Acquiring an image from the swap chain

As mentioned before, the first thing we need to do in the drawFrame function is acquire an image from the swap chain. Recall that the swap chain is an extension feature, so we must use a function with the vk*KHR naming convention:

void drawFrame() {
    uint32_t imageIndex;
    vkAcquireNextImageKHR(device, swapChain, std::numeric_limits<uint64_t>::max(), imageAvailableSemaphore, VK_NULL_HANDLE, &imageIndex);
}

The first two parameters of vkAcquireNextImageKHR are the logical device and the swap chain from which we wish to acquire an image. The third parameter specifies a timeout in nanoseconds for an image to become available. Using the maximum value of a 64 bit unsigned integer disables the timeout.

The next two parameters specify synchronization objects that are to be signaled when the presentation engine is finished using the image. That's the point in time where we can start drawing to it. It is possible to specify a semaphore, fence or both. We're going to use our imageAvailableSemaphore for that purpose here.

The last parameter specifies a variable to output the index of the swap chain image that has become available. The index refers to the VkImage in our swapChainImages array. We're going to use that index to pick the right command buffer.

Submitting the command buffer

Queue submission and synchronization is configured through parameters in the VkSubmitInfo structure.

VkSubmitInfo submitInfo = {};
submitInfo.sType = VK_STRUCTURE_TYPE_SUBMIT_INFO;

VkSemaphore waitSemaphores[] = {imageAvailableSemaphore};
VkPipelineStageFlags waitStages[] = {VK_PIPELINE_STAGE_COLOR_ATTACHMENT_OUTPUT_BIT};
submitInfo.waitSemaphoreCount = 1;
submitInfo.pWaitSemaphores = waitSemaphores;
submitInfo.pWaitDstStageMask = waitStages;

The first three parameters specify which semaphores to wait on before execution begins and in which stage(s) of the pipeline to wait.
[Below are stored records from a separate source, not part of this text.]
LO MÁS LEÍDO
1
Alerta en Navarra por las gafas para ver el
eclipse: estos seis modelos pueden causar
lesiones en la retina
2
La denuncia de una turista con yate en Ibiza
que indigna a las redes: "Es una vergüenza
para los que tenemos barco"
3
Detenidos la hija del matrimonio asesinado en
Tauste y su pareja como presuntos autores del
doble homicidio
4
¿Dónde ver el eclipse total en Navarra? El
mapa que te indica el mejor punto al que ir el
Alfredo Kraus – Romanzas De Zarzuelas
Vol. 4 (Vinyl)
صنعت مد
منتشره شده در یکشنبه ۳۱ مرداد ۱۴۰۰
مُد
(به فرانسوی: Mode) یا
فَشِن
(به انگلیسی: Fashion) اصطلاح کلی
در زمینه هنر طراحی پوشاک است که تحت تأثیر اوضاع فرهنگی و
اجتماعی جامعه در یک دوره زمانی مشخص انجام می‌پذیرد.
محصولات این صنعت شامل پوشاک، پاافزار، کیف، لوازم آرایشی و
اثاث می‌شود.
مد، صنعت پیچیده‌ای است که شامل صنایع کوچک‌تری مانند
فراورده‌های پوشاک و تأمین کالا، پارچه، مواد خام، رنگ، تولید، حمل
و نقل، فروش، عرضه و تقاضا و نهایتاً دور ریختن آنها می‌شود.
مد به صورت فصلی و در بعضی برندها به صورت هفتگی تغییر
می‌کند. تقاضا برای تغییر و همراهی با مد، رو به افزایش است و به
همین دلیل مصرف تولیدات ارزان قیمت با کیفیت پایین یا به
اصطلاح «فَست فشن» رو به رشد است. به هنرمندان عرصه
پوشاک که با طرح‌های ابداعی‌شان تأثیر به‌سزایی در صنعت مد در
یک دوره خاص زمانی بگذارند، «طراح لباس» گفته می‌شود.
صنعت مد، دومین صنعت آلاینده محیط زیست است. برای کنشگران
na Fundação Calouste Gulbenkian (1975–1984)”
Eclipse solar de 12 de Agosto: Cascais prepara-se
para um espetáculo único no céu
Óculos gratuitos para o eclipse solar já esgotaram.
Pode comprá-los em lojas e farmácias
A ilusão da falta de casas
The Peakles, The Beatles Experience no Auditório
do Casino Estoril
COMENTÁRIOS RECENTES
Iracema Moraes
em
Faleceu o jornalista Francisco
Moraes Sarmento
We want to wait with writing colors to the image until it's available, so we're specifying the stage of the graphics pipeline that writes to the color attachment. That means that theoretically the implementation can already start executing our vertex shader and such while the image is not yet available. Each entry in the waitStages array corresponds to the semaphore with the same index in pWaitSemaphores.

submitInfo.commandBufferCount = 1;
submitInfo.pCommandBuffers = &commandBuffers[imageIndex];

The next two parameters specify which command buffers to actually submit for execution. As mentioned earlier, we should submit the command buffer that binds the swap chain image we just acquired as color attachment.

VkSemaphore signalSemaphores[] = {renderFinishedSemaphore};
submitInfo.signalSemaphoreCount = 1;
submitInfo.pSignalSemaphores = signalSemaphores;

The signalSemaphoreCount and pSignalSemaphores parameters specify which semaphores to signal once the command buffer(s) have finished execution. In our case we're using the renderFinishedSemaphore for that purpose.

if (vkQueueSubmit(graphicsQueue, 1, &submitInfo, VK_NULL_HANDLE) != VK_SUCCESS) {
    throw std::runtime_error("failed to submit draw command buffer!");
}

We can now submit the command buffer to the graphics queue using vkQueueSubmit. The function takes an array of VkSubmitInfo structures as argument for efficiency when the workload is much larger. The last parameter references an optional fence that will be signaled when the command buffers finish execution. We're using semaphores for synchronization, so we'll just pass a VK_NULL_HANDLE.

Subpass dependencies

Remember that the subpasses in a render pass automatically take care of image layout transitions. These transitions are controlled by subpass dependencies, which specify memory and execution dependencies between subpasses. We have only a single subpass right now, but the operations right before and right after this subpass also count as implicit "subpasses".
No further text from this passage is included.